To calculate Hearst's exponent by the spread method is pointless, it's very crude and the estimate comes out with a very big bias (about 20-30% error - just easy). There are two good methods:

  • Wittle's method (based on regression models, works ironclad if the model matches reality)
  • Wavelet-based (the most accurate method, works well "locally")
Have you tried these methods yourself, do they work? Of course, the one that works locally is particularly interesting.
 
Candid:
Have you tried these methods yourself, do they give you anything? Especially interesting, of course, is what works locally.

I've been doing fractal analysis for quite a long time and have tried many things. Unfortunately, a virus ruined most of the material, but I've stopped getting upset. Someday I'll get myself together - and repeat the most valuable achievements :o) Wittle's method I've even converted to MathCAD, and wavelet-based method is implemented in MathLab, where I've studied it.

Only, why do you need this indicator? It has a very vague predictive property (). That is, even the calculated exact value of 0.8 (even with the confidence interval) will not tell you anything about the "trendiness" that will last and how many counts this condition will stay the same, and will not answer the main question - where the trend will move. Moreover, this indicator calculated using historical series demonstrates only "the propensity" and even a process with trendiness can really show a different behavior than expected (it will just happen) and, what is the most disappointing, "can't be falsified".
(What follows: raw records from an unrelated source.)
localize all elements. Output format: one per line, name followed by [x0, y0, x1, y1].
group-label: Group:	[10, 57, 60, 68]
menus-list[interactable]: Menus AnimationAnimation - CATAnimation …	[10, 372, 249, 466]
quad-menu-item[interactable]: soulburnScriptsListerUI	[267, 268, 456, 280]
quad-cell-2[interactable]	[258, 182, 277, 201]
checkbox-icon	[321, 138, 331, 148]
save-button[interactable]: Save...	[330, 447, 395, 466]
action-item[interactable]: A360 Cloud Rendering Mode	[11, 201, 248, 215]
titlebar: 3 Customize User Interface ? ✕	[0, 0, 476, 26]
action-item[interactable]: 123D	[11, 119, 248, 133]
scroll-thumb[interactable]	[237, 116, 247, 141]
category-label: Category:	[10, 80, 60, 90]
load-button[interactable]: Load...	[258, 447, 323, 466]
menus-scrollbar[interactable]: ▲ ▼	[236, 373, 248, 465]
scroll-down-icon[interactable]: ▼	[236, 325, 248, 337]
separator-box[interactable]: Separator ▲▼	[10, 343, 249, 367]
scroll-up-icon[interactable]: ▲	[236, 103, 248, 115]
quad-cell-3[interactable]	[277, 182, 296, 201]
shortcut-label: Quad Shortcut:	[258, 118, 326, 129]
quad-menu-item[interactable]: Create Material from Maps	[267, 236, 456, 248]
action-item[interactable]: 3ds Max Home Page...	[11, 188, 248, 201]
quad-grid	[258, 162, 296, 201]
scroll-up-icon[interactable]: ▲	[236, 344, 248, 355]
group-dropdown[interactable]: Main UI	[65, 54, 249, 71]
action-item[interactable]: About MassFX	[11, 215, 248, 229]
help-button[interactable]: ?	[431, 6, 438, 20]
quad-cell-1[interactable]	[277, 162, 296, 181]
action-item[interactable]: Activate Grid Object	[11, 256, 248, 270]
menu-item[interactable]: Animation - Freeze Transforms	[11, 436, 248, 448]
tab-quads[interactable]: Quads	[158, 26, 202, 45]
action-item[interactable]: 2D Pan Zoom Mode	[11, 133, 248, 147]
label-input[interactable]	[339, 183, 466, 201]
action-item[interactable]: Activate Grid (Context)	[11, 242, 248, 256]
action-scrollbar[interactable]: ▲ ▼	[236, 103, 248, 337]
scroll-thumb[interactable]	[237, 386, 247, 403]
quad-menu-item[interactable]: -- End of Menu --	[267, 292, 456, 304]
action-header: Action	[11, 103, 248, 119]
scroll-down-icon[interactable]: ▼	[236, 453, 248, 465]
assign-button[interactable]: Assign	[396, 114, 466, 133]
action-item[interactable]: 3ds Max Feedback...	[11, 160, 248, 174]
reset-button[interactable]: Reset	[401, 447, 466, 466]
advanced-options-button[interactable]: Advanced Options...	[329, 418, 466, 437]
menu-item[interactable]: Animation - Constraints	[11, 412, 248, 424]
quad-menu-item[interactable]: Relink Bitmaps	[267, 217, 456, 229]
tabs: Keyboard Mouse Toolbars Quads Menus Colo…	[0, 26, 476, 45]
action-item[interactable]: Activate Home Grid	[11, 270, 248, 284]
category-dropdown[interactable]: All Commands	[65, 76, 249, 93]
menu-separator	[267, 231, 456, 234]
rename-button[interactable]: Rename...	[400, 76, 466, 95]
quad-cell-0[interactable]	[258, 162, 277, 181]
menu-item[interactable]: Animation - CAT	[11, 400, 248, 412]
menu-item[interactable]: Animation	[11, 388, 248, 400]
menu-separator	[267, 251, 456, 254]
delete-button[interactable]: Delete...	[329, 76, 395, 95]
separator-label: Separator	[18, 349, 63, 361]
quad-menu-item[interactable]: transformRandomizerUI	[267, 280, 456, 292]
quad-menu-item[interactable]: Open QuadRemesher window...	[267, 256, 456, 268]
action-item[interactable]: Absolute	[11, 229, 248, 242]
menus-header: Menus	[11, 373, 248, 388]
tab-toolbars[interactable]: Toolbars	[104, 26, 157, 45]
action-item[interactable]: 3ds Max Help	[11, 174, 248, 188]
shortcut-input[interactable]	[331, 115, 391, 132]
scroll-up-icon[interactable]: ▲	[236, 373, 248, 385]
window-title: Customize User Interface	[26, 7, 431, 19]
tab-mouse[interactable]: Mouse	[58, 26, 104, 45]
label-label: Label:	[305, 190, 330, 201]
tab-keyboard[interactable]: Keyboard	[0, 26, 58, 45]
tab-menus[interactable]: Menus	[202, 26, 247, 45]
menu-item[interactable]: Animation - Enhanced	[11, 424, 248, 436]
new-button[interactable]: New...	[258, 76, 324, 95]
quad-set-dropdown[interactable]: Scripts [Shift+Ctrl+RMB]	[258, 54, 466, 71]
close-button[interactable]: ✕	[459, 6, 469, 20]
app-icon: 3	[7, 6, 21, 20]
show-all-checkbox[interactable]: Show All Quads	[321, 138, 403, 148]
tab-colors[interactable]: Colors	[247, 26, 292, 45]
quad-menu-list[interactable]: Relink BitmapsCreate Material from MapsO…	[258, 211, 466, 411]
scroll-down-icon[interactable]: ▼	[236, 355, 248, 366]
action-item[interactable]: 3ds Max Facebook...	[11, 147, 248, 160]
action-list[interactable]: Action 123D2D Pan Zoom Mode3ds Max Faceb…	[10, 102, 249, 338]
For a meaningful estimation the probability is needed, and it means that we should consider the quote as a multifractal and build a "singularity spectrum".
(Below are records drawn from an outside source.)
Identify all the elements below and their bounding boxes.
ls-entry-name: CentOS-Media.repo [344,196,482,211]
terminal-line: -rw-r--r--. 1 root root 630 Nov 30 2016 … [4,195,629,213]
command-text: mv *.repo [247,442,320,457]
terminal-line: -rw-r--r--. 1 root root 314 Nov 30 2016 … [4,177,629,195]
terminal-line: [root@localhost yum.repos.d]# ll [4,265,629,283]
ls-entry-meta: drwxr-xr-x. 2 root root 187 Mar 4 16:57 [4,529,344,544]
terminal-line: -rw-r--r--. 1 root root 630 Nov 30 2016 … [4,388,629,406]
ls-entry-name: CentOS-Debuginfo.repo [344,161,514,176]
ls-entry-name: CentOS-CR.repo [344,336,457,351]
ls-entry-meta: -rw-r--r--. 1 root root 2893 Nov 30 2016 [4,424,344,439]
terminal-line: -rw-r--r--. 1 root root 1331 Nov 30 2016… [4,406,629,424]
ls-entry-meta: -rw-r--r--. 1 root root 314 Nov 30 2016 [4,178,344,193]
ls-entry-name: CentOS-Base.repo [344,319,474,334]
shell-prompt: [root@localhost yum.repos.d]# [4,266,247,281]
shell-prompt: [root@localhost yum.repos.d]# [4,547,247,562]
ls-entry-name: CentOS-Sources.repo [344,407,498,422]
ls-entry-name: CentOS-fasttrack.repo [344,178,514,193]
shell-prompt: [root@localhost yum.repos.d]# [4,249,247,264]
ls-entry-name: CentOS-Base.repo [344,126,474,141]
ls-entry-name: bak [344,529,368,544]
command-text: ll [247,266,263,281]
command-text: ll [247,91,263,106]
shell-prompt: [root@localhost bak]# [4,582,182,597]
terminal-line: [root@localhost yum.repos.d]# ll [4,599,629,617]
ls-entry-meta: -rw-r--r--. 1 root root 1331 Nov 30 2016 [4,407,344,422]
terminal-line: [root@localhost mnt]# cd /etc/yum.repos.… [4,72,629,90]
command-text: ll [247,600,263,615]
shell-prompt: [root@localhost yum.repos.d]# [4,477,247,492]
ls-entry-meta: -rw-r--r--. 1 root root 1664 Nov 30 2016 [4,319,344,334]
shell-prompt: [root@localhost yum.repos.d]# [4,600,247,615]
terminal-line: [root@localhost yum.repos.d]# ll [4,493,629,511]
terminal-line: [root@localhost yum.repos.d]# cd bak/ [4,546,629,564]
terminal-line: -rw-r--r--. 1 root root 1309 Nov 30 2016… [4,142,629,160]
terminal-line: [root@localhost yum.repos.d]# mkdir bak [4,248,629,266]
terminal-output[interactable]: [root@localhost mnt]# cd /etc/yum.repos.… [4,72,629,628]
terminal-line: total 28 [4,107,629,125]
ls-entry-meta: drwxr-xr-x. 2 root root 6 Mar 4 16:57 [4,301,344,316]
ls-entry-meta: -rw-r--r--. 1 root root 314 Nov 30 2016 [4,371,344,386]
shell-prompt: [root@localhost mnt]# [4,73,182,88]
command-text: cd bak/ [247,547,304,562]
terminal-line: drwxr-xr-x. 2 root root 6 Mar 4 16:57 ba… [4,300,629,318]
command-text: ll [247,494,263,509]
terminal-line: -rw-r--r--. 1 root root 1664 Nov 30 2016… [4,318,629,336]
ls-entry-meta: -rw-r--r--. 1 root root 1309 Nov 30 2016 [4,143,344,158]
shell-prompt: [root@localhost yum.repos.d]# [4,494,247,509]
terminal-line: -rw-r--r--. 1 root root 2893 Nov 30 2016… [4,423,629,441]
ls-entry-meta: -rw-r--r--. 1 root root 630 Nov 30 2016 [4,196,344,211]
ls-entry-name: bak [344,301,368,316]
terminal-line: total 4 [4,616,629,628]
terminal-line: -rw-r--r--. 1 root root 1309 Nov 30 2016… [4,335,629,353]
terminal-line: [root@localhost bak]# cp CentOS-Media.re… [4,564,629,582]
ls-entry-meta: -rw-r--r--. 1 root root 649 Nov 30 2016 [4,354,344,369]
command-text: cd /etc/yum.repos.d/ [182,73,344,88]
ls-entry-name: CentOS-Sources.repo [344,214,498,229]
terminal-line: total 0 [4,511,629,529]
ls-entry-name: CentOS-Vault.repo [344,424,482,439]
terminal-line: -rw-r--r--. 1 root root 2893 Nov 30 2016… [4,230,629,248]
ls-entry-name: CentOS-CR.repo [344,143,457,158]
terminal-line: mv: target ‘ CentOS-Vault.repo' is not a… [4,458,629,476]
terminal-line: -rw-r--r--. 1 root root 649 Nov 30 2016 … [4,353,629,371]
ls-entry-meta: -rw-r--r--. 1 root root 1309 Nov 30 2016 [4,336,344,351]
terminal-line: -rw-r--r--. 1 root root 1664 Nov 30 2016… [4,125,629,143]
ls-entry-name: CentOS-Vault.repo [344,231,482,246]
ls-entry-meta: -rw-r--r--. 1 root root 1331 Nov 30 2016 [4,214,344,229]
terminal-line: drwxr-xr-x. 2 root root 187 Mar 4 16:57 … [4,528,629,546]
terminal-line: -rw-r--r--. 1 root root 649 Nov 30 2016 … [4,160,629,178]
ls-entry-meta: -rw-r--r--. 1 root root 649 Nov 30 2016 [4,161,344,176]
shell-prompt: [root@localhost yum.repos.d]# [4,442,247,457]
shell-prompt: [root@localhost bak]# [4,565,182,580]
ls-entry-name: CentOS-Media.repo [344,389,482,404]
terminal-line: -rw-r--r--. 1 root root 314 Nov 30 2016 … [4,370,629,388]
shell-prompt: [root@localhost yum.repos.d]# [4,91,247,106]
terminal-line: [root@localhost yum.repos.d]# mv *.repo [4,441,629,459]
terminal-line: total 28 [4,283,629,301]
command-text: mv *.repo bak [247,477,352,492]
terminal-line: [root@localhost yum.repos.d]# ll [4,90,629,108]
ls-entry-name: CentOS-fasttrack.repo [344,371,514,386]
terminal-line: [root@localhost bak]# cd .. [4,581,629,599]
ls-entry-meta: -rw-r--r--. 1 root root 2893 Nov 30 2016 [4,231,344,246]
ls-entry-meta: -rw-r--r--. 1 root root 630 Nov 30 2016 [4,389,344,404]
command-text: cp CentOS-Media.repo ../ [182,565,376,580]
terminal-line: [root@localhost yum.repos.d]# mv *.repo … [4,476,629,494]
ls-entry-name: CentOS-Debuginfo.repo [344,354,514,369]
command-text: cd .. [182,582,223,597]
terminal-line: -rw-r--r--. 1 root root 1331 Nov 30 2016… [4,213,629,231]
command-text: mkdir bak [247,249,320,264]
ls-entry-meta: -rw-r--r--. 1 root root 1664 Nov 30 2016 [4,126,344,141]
And an entirely unpleasant characteristic is the, literally, "catastrophic" dependence on sample length.

 
Bloody hell, this Hurst crawls up the forum regularly. Maybe someone can explain to me what predictive value it has?
 
Mathemat:
Heck, it's Hurst that crawls out on the forum on a regular basis. Maybe someone can explain to me what predictive value it has?

in fact - none. Did you get it? :о) But it is useful in modelling processes.
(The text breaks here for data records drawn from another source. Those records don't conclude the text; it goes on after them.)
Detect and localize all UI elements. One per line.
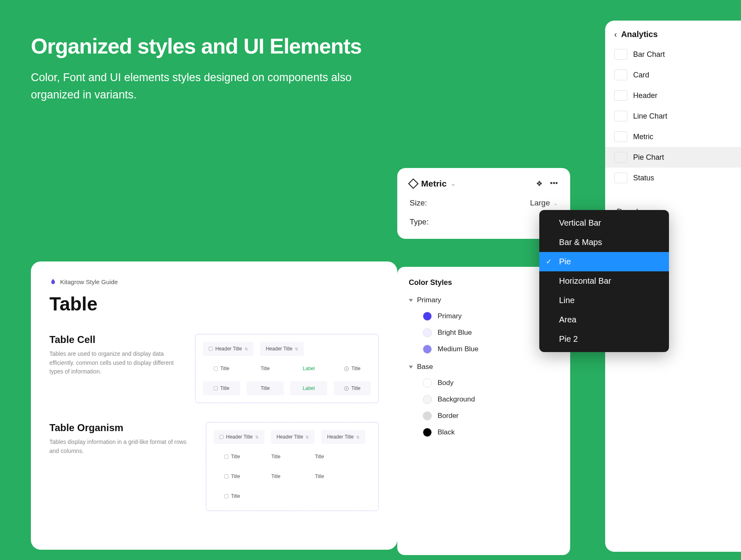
analytics-item-label: Header: [633, 91, 657, 100]
variant-icon[interactable]: ❖: [536, 179, 543, 188]
table-cell: Title: [247, 362, 284, 376]
color-swatch-item[interactable]: Black: [423, 428, 559, 437]
checkbox-icon: [219, 435, 224, 439]
table-cell-label: Label: [290, 381, 327, 395]
table-cell: Title: [203, 362, 240, 376]
section-heading: Table Organism: [49, 422, 193, 434]
analytics-item[interactable]: Pie Chart: [605, 147, 741, 168]
component-thumb-icon: [614, 90, 627, 101]
analytics-item[interactable]: Metric: [605, 126, 741, 147]
dropdown-option[interactable]: Pie 2: [539, 329, 669, 349]
color-swatch-item[interactable]: Body: [423, 378, 559, 387]
analytics-item-label: Card: [633, 71, 649, 79]
analytics-item[interactable]: Line Chart: [605, 106, 741, 126]
dropdown-option[interactable]: Pie: [539, 252, 669, 271]
table-cell: Title: [214, 469, 251, 483]
sort-icon: ⇅: [305, 435, 309, 439]
component-thumb-icon: [614, 70, 627, 80]
table-cell: Title: [257, 469, 294, 483]
color-styles-title: Color Styles: [409, 278, 559, 287]
table-cell-preview: Header Title⇅ Header Title⇅ Title Title …: [195, 334, 379, 403]
color-swatch-item[interactable]: Primary: [423, 312, 559, 321]
analytics-item-label: Line Chart: [633, 112, 667, 121]
table-cell: Title: [301, 469, 338, 483]
more-icon[interactable]: •••: [550, 179, 558, 188]
header-cell: Header Title⇅: [214, 430, 264, 444]
color-label: Black: [438, 428, 455, 436]
dropdown-option[interactable]: Vertical Bar: [539, 213, 669, 233]
color-swatch-item[interactable]: Bright Blue: [423, 328, 559, 337]
brand-row: Kitagrow Style Guide: [49, 278, 379, 285]
header-cell: Header Title⇅: [321, 430, 365, 444]
color-swatch-icon: [423, 328, 432, 337]
table-cell: Title: [301, 450, 338, 464]
color-swatch-item[interactable]: Background: [423, 395, 559, 404]
checkbox-icon: [224, 455, 228, 459]
color-swatch-icon: [423, 378, 432, 387]
color-label: Border: [438, 412, 459, 420]
checkbox-icon: [209, 347, 213, 351]
checkbox-icon: [224, 474, 228, 478]
header-cell: Header Title⇅: [271, 430, 315, 444]
dropdown-option[interactable]: Line: [539, 291, 669, 310]
component-thumb-icon: [614, 173, 627, 183]
component-icon: [408, 178, 418, 189]
color-swatch-item[interactable]: Border: [423, 411, 559, 420]
analytics-item[interactable]: Card: [605, 65, 741, 85]
prop-value-size[interactable]: Large⌄: [530, 198, 558, 208]
component-thumb-icon: [614, 152, 627, 163]
color-label: Medium Blue: [438, 345, 478, 353]
analytics-item-label: Bar Chart: [633, 50, 665, 59]
table-organism-preview: Header Title⇅ Header Title⇅ Header Title…: [206, 422, 379, 511]
color-swatch-icon: [423, 428, 432, 437]
color-label: Background: [438, 395, 475, 404]
table-cell: Title: [257, 450, 294, 464]
section-heading: Table Cell: [49, 334, 183, 345]
hero-subtitle: Color, Font and UI elements styles desig…: [31, 69, 373, 104]
type-dropdown-menu[interactable]: Vertical BarBar & MapsPieHorizontal BarL…: [539, 210, 669, 352]
table-cell: Title: [214, 489, 251, 503]
color-group-header[interactable]: Primary: [409, 296, 559, 304]
table-cell: Title: [247, 381, 284, 395]
table-cell: Title: [214, 450, 251, 464]
dropdown-option[interactable]: Bar & Maps: [539, 233, 669, 252]
color-swatch-icon: [423, 312, 432, 321]
section-desc: Tables are used to organize and display …: [49, 350, 183, 376]
dropdown-option[interactable]: Area: [539, 310, 669, 329]
color-swatch-icon: [423, 345, 432, 354]
analytics-item[interactable]: Status: [605, 168, 741, 188]
color-swatch-item[interactable]: Medium Blue: [423, 345, 559, 354]
sort-icon: ⇅: [356, 435, 359, 439]
metric-title: Metric: [421, 179, 447, 189]
style-guide-title: Table: [49, 293, 379, 315]
brand-label: Kitagrow Style Guide: [60, 278, 118, 285]
chevron-down-icon[interactable]: ⌄: [451, 180, 456, 187]
sort-icon: ⇅: [245, 347, 248, 351]
color-label: Primary: [438, 312, 462, 320]
section-desc: Tables display information in a grid-lik…: [49, 438, 193, 455]
sort-icon: ⇅: [255, 435, 259, 439]
color-group-header[interactable]: Base: [409, 363, 559, 371]
analytics-item[interactable]: Bar Chart: [605, 44, 741, 65]
info-icon: i: [344, 366, 349, 371]
analytics-title: Analytics: [621, 30, 658, 39]
analytics-item[interactable]: Header: [605, 85, 741, 106]
color-label: Body: [438, 379, 454, 387]
component-thumb-icon: [614, 131, 627, 142]
hero-title: Organized styles and UI Elements: [31, 34, 373, 58]
sort-icon: ⇅: [295, 347, 298, 351]
checkbox-icon: [214, 386, 218, 390]
brand-logo-icon: [49, 278, 57, 285]
back-icon[interactable]: ‹: [614, 30, 617, 39]
caret-down-icon: [409, 299, 413, 302]
info-icon: i: [344, 386, 349, 391]
checkbox-icon: [214, 366, 218, 371]
chevron-down-icon: ⌄: [553, 200, 558, 206]
prop-label-size: Size:: [410, 198, 427, 208]
checkbox-icon: [224, 494, 228, 498]
dropdown-option[interactable]: Horizontal Bar: [539, 271, 669, 291]
table-cell: iTitle: [334, 362, 371, 376]
component-thumb-icon: [614, 49, 627, 60]
component-thumb-icon: [614, 111, 627, 121]
caret-down-icon: [409, 366, 413, 369]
ADDENDUM: the only practical value that's hard to automate is analysing the shape of the graph in log-log coordinates. You can clearly tell which part of the series corresponds to a power law, and you can "formally" enter a "memory length" value. And this is valuable. Otherwise they start counting regressions, and often in places where it does not make sense(sometimes, well, the behavior of increments does not correspond to the power law, such as forex).

 

Farnsworth:

And an entirely unpleasant characteristic is the, literally, "catastrophic" dependence on sample length.

Yes, the definition of sample length seems to be the key point in the vast majority of approaches.

Multifractals - hmmm. perhaps, there seems to be an indication that this concept is more adequate, and so does the authority of Mandelbrot.

 
Candid:

Yes, the definition of sample length seems to be the key point in the vast majority of approaches.

Multifractals - hmmm. maybe, there seems to be an indication that this concept is more adequate, and so is the authority of Mandelbrot.

To be honest - I don't understand what you are doing and what is the point of it all?
 
Mathemat:
Bloody hell, this Hurst crawls out on the forum on a regular basis. Maybe someone can explain to me what predictive value it has?

=0.5 random wandering in noise.

<0.5 is even worse - noise randomly wanders :)

>0.5 there's hope about memory...

>0.79 is naturally natural

 
Farnsworth:
To be honest - I don't understand what you're doing and what's the point of it all?